[Saved entries]
== Segment start ==
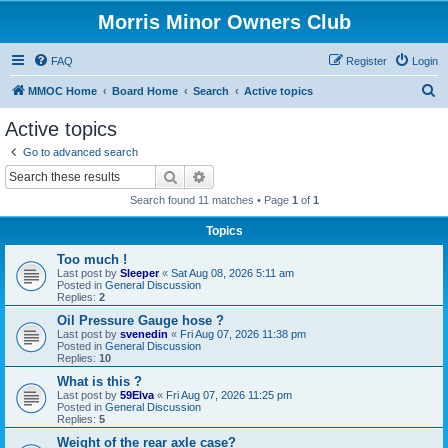
Morris Minor Owners Club
FAQ
Register
Login
S
MMOC Home
Board Home
Search
Active topics
e
Active topics
a
Go to advanced search
r
Search
Advanced search
c
Search found 11 matches • Page
1
of
1
h
Topics
Too much !
Last post by
Sleeper
«
Sat Aug 08, 2026 5:11 am
Posted in
General Discussion
Replies:
2
Oil Pressure Gauge hose ?
Last post by
svenedin
«
Fri Aug 07, 2026 11:38 pm
Posted in
General Discussion
Replies:
10
What is this ?
Last post by
59Elva
«
Fri Aug 07, 2026 11:25 pm
Posted in
General Discussion
Replies:
5
Weight of the rear axle case?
== Segment end ==
» INSTRUCTIONS TO FOLLOW: The expected output is every entry above, retyped exactly, with the pictures removed.

» ANSWER FOR THE TASK:
Morris Minor Owners Club
FAQ
Register
Login
S
MMOC Home
Board Home
Search
Active topics
e
Active topics
a
Go to advanced search
r
Search
Advanced search
c
Search found 11 matches • Page
1
of
1
h
Topics
Too much !
Last post by
Sleeper
«
Sat Aug 08, 2026 5:11 am
Posted in
General Discussion
Replies:
2
Oil Pressure Gauge hose ?
Last post by
svenedin
«
Fri Aug 07, 2026 11:38 pm
Posted in
General Discussion
Replies:
10
What is this ?
Last post by
59Elva
«
Fri Aug 07, 2026 11:25 pm
Posted in
General Discussion
Replies:
5
Weight of the rear axle case?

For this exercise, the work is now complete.